Shadow routing: the brain learns from a teacher without slowing down
OpenClawBrain now prioritizes one operating rule: keep query-time retrieval fast, then learn better routing asynchronously.
Hot path stays local:
embed(query) -> local traversal -> prompt_context -> answer
No teacher LLM call runs on this path.
Background learning loop:
sample recent route decisions -> ask teacher (gpt-5-mini) what it would choose -> apply policy-gradient updates to edge weights + relevance metadata -> feed improved signals into split/merge/prune/connect
Why this shift matters
- Better routing quality without adding hot-path latency.
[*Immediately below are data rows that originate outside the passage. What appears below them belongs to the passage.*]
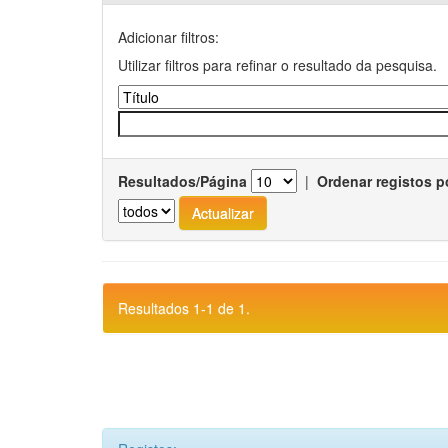
Adicionar filtros:
Utilizar filtros para refinar o resultado da pesquisa.
Resultados/Página
|
Ordenar registos p
Resultados 1-1 de 1.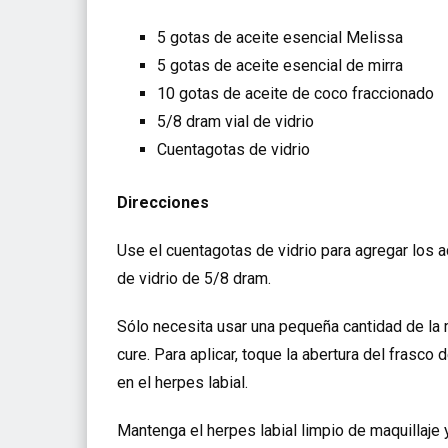
5 gotas de aceite esencial Melissa
5 gotas de aceite esencial de mirra
10 gotas de aceite de coco fraccionado
5/8 dram vial de vidrio
Cuentagotas de vidrio
Direcciones
Use el cuentagotas de vidrio para agregar los a
de vidrio de 5/8 dram.
Sólo necesita usar una pequeña cantidad de la m
cure. Para aplicar, toque la abertura del frasc
en el herpes labial.
Mantenga el herpes labial limpio de maquillaje y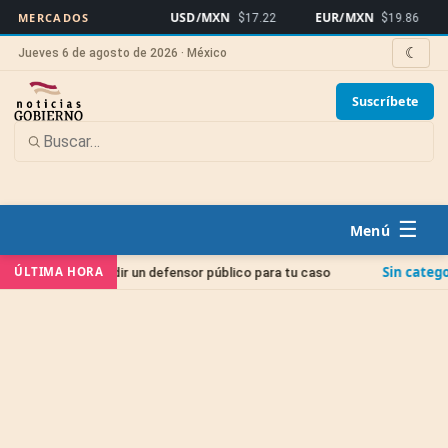
USD/MXN
EUR/MXN
Bitc
MERCADOS
$17.22
$19.86
☾
Jueves 6 de agosto de 2026 · México
Suscríbete
☰
Sin categoría
ÚLTIMA HORA
 pedir un defensor público para tu caso
Juicio de A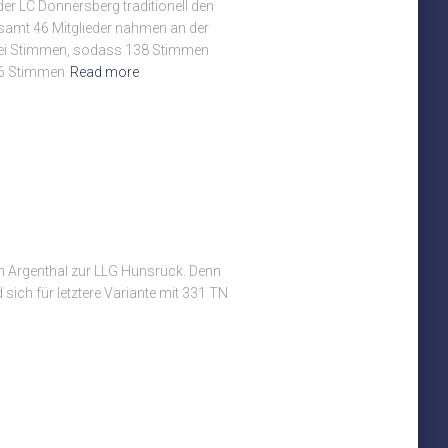
r LC Donnersberg traditionell den
samt 46 Mitglieder nahmen an der
drei Stimmen, sodass 138 Stimmen
46 Stimmen
Read more
h Argenthal zur LLG Hunsrück. Denn
sich für letztere Variante mit 331 TN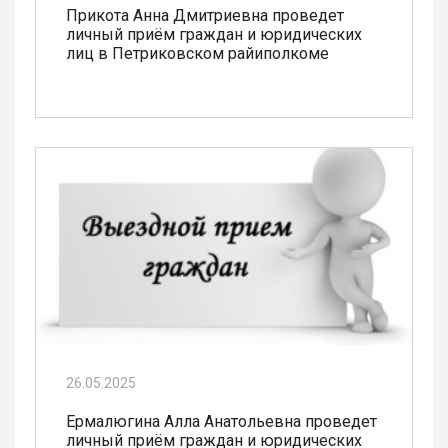
Прикота Анна Дмитриевна проведет
личный приём граждан и юридических
лиц в Петриковском райиполкоме
26.05.2025
Ермалюгина Алла Анатольевна проведет
личный приём граждан и юридических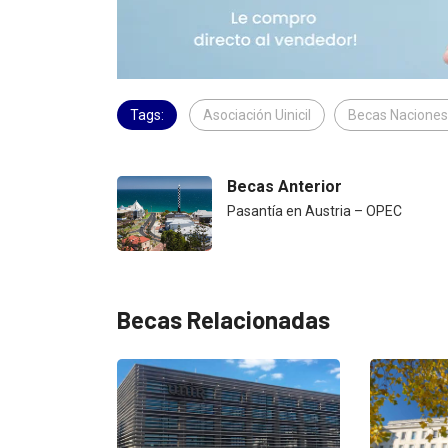
Tags:
Asociación Uinicil
Becas Naciones
Becas Anterior
Pasantía en Austria – OPEC
Becas Relacionadas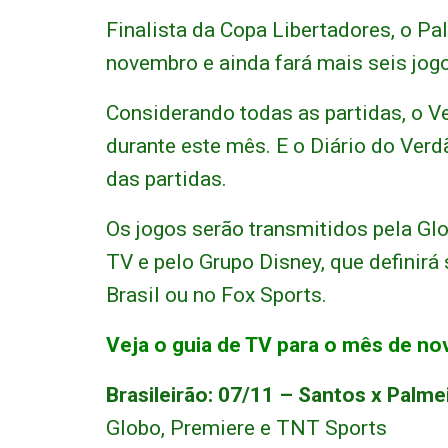
Finalista da Copa Libertadores, o Pa
novembro e ainda fará mais seis jog
Considerando todas as partidas, o V
durante este mês. E o Diário do Ver
das partidas.
Os jogos serão transmitidos pela Gl
TV e pelo Grupo Disney, que definirá 
Brasil ou no Fox Sports.
Veja o guia de TV para o mês de n
Brasileirão: 07/11 – Santos x Palme
Globo, Premiere e TNT Sports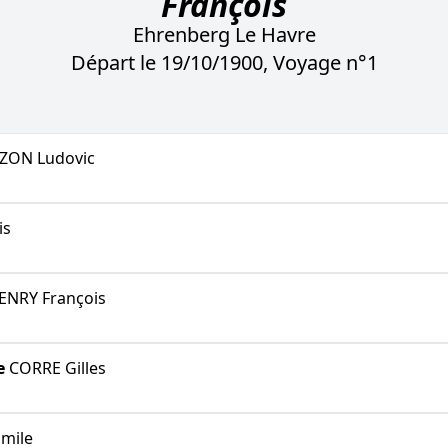
François
Ehrenberg Le Havre
Départ le 19/10/1900, Voyage n°1
ZON Ludovic
is
NRY François
e
CORRE Gilles
mile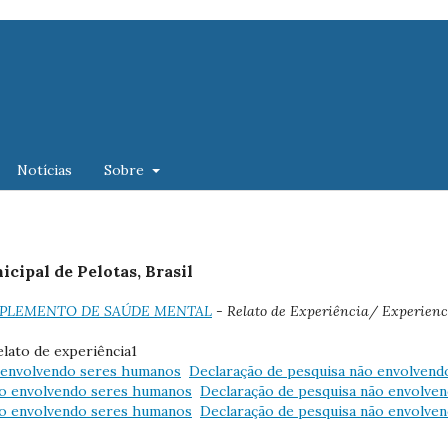
Notícias
Sobre
cipal de Pelotas, Brasil
2): SUPLEMENTO DE SAÚDE MENTAL
- Relato de Experiência/ Experien
elato de experiência1
o envolvendo seres humanos
Declaração de pesquisa não envolvend
ão envolvendo seres humanos
Declaração de pesquisa não envolve
ão envolvendo seres humanos
Declaração de pesquisa não envolve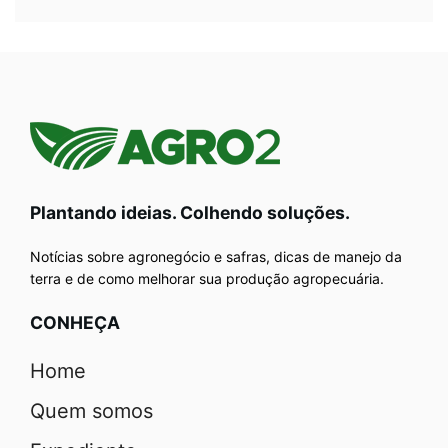
Plantando ideias. Colhendo soluções.
Notícias sobre agronegócio e safras, dicas de manejo da
terra e de como melhorar sua produção agropecuária.
CONHEÇA
Home
Quem somos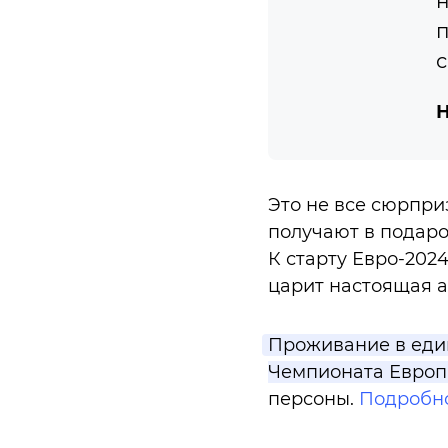
н
п
с
Н
Это не все сюрпри
получают в подаро
К старту Евро-202
царит настоящая а
Проживание в един
Чемпионата Европы
персоны.
Подробнос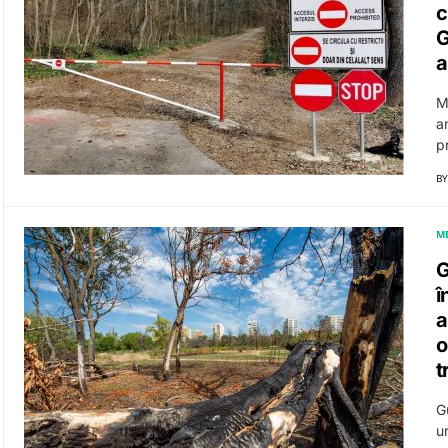
c
G
a
M
a
pr
BY
M
G
î
a
o
t
G
u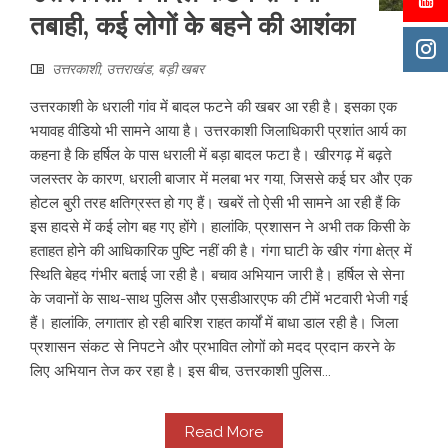
तबाही, कई लोगों के बहने की आशंका
उत्तरकाशी
,
उत्तराखंड
,
बड़ी खबर
उत्तरकाशी के धराली गांव में बादल फटने की खबर आ रही है। इसका एक
भयावह वीडियो भी सामने आया है। उत्तरकाशी जिलाधिकारी प्रशांत आर्य का
कहना है कि हर्षिल के पास धराली में बड़ा बादल फटा है। खीरगढ़ में बढ़ते
जलस्तर के कारण, धराली बाजार में मलबा भर गया, जिससे कई घर और एक
होटल बुरी तरह क्षतिग्रस्त हो गए हैं। खबरें तो ऐसी भी सामने आ रही हैं कि
इस हादसे में कई लोग बह गए होंगे। हालांकि, प्रशासन ने अभी तक किसी के
हताहत होने की आधिकारिक पुष्टि नहीं की है। गंगा घाटी के खीर गंगा क्षेत्र में
स्थिति बेहद गंभीर बताई जा रही है। बचाव अभियान जारी है। हर्षिल से सेना
के जवानों के साथ-साथ पुलिस और एसडीआरएफ की टीमें भटवारी भेजी गई
हैं। हालांकि, लगातार हो रही बारिश राहत कार्यों में बाधा डाल रही है। जिला
प्रशासन संकट से निपटने और प्रभावित लोगों को मदद प्रदान करने के
लिए अभियान तेज कर रहा है। इस बीच, उत्तरकाशी पुलिस...
Read More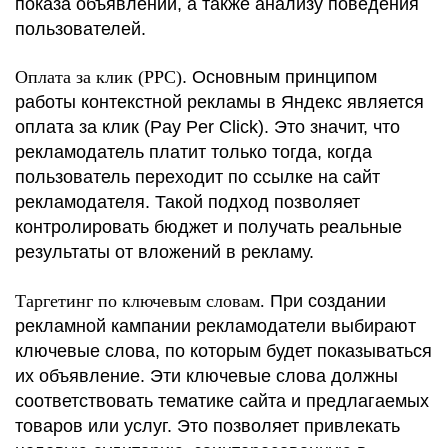
показа объявлений, а также анализу поведения
пользователей.
Оплата за клик (PPC)
. Основным принципом
работы контекстной рекламы в Яндекс является
оплата за клик (Pay Per Click). Это значит, что
рекламодатель платит только тогда, когда
пользователь переходит по ссылке на сайт
рекламодателя. Такой подход позволяет
контролировать бюджет и получать реальные
результаты от вложений в рекламу.
Таргетинг по ключевым словам.
При создании
рекламной кампании рекламодатели выбирают
ключевые слова, по которым будет показываться
их объявление. Эти ключевые слова должны
соответствовать тематике сайта и предлагаемых
товаров или услуг. Это позволяет привлекать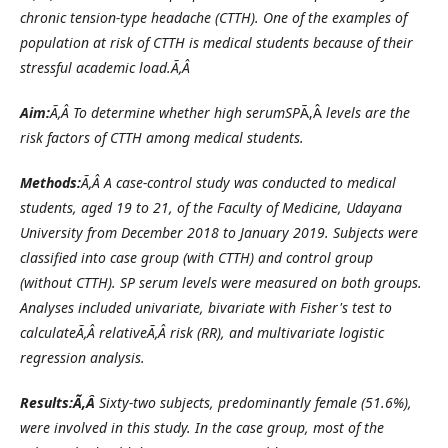
chronic tension-type headache (CTTH). One of the examples of
population at risk of CTTH is medical students because of their
stressful academic load.Ã‚Â
Aim:
Ã‚Â To determine whether high serum
SP
Ã‚Â
levels are the
risk factors of CTTH among medical students.
Methods:
Ã‚Â A case-control study was conducted to medical
students, aged 19 to 21, of the Faculty of Medicine, Udayana
University from December 2018 to January 2019. Subjects were
classified into case group (with CTTH) and control group
(without CTTH). SP serum levels were measured on both groups.
Analyses included univariate, bivariate with Fisher's test to
calculateÃ‚Â
r
elativeÃ‚Â
r
isk (RR), and multivariate logistic
regression analysis.
Results:Ã‚Â
Sixty-two subjects, predominantly female (51.6%),
were involved in this study. In the case group, most of the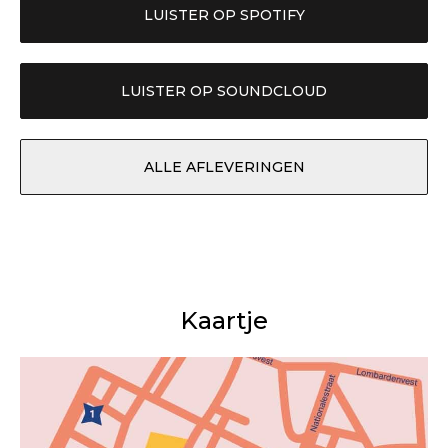
LUISTER OP SPOTIFY
LUISTER OP SOUNDCLOUD
ALLE AFLEVERINGEN
Kaartje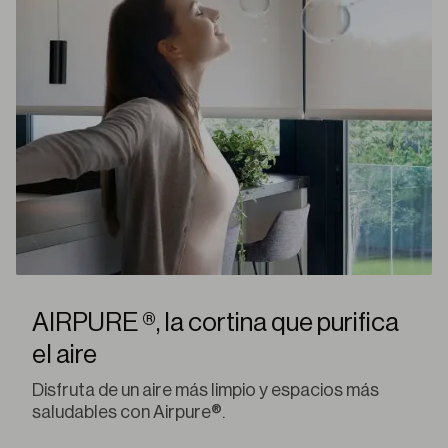
AIRPURE ®, la cortina que purifica
el aire
Disfruta de un aire más limpio y espacios más
saludables con Airpure®.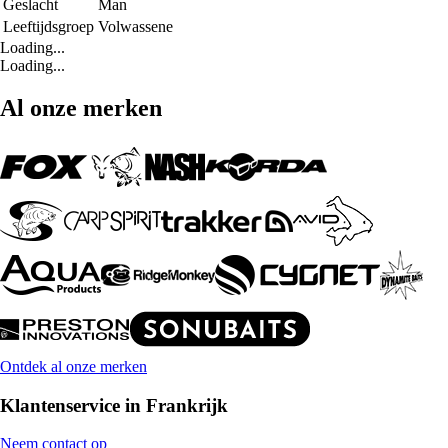
Geslacht
Man
Leeftijdsgroep
Volwassene
Loading...
Loading...
Al onze merken
Ontdek al onze merken
Klantenservice in Frankrijk
Neem contact op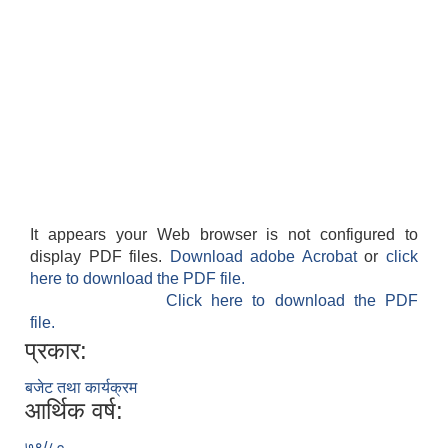
It appears your Web browser is not configured to
display PDF files.
Download adobe Acrobat
or
click
here to download the PDF file.
Click here to download the PDF
file.
प्रकार:
बजेट तथा कार्यक्रम
आर्थिक वर्ष:
७९/८०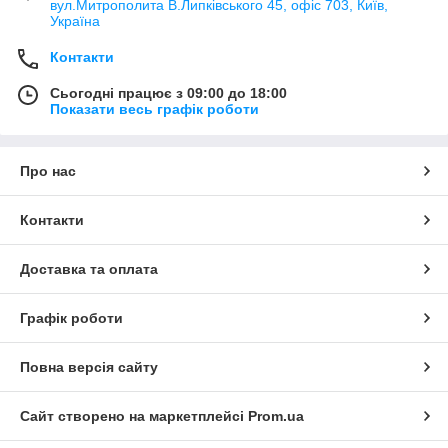
вул.Митрополита В.Липківського 45, офіс 703, Київ,
Україна
Контакти
Сьогодні працює з 09:00 до 18:00
Показати весь графік роботи
Про нас
Контакти
Доставка та оплата
Графік роботи
Повна версія сайту
Сайт створено на маркетплейсі
Prom.ua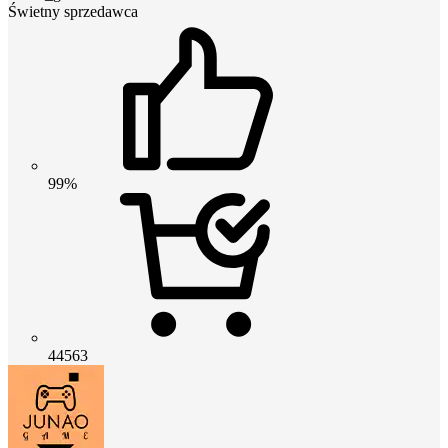
Świetny sprzedawca
99%
44563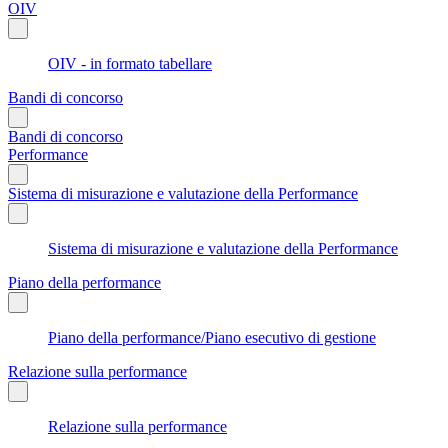
OIV
OIV - in formato tabellare
Bandi di concorso
Bandi di concorso
Performance
Sistema di misurazione e valutazione della Performance
Sistema di misurazione e valutazione della Performance
Piano della performance
Piano della performance/Piano esecutivo di gestione
Relazione sulla performance
Relazione sulla performance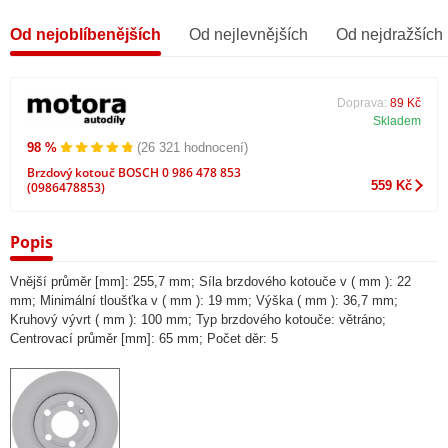
Od nejoblíbenějších
Od nejlevnějších
Od nejdražších
Doprava:
89 Kč
Skladem
98 %
(26 321 hodnocení)
Brzdový kotouč BOSCH 0 986 478 853
559 Kč
(0986478853)
Popis
Vnější průměr [mm]: 255,7 mm; Síla brzdového kotouče v ( mm ): 22
mm; Minimální tloušťka v ( mm ): 19 mm; Výška ( mm ): 36,7 mm;
Kruhový vývrt ( mm ): 100 mm; Typ brzdového kotouče: větráno;
Centrovací průměr [mm]: 65 mm; Počet děr: 5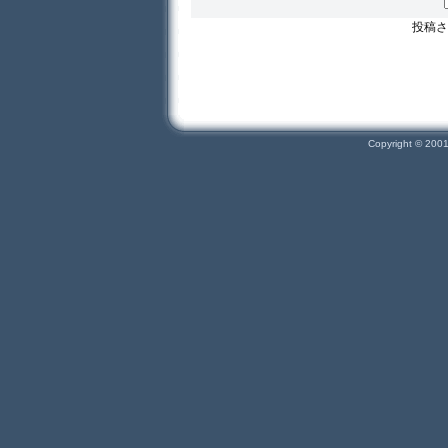
投稿さ
Copyright © 200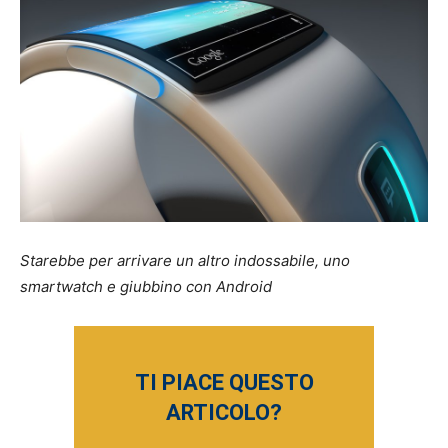
Starebbe per arrivare un altro indossabile, uno
smartwatch e giubbino con Android
TI PIACE QUESTO
ARTICOLO?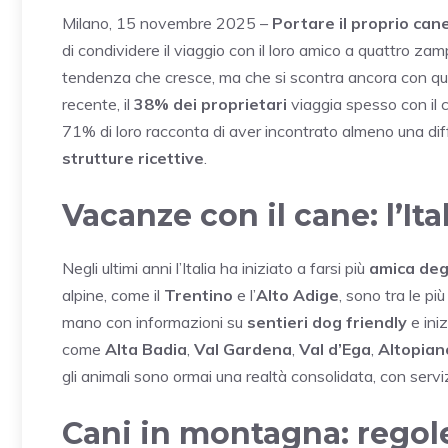
Milano, 15 novembre 2025 –
Portare il proprio can
di condividere il viaggio con il loro amico a quattro za
tendenza che cresce, ma che si scontra ancora con qua
recente, il
38% dei proprietari
viaggia spesso con il c
71% di loro racconta di aver incontrato almeno una diff
strutture ricettive
.
Vacanze con il cane: l’I
Negli ultimi anni l’Italia ha iniziato a farsi più
amica degl
alpine, come il
Trentino
e l’
Alto Adige
, sono tra le pi
mano con informazioni su
sentieri dog friendly
e iniz
come
Alta Badia
,
Val Gardena
,
Val d’Ega
,
Altopian
gli animali sono ormai una realtà consolidata, con servi
Cani in montagna: regole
- Fewer turns and fewer prompt tokens on repeated workflows.
- Cleaner context blocks because weak routes are gradually down-weighted.
- Human corrections remain high-authority; teacher labels are weak supervision.
Human vs teacher authority
Teacher labels are useful for coverage, but they are not the truth source. Explicit human feedback takes precedence and can override teacher-driven updates.
This is a design update with early operational behavior, not a claim of new benchmark wins beyond already measured artifacts in the repo.
How to run
openclawbrain async-route-pg --state /tmp/brain/state.json --dry-run openclawbrain async-route-pg --state /tmp/brain/state.json --apply
Dry-run first, inspect proposed route updates, then apply.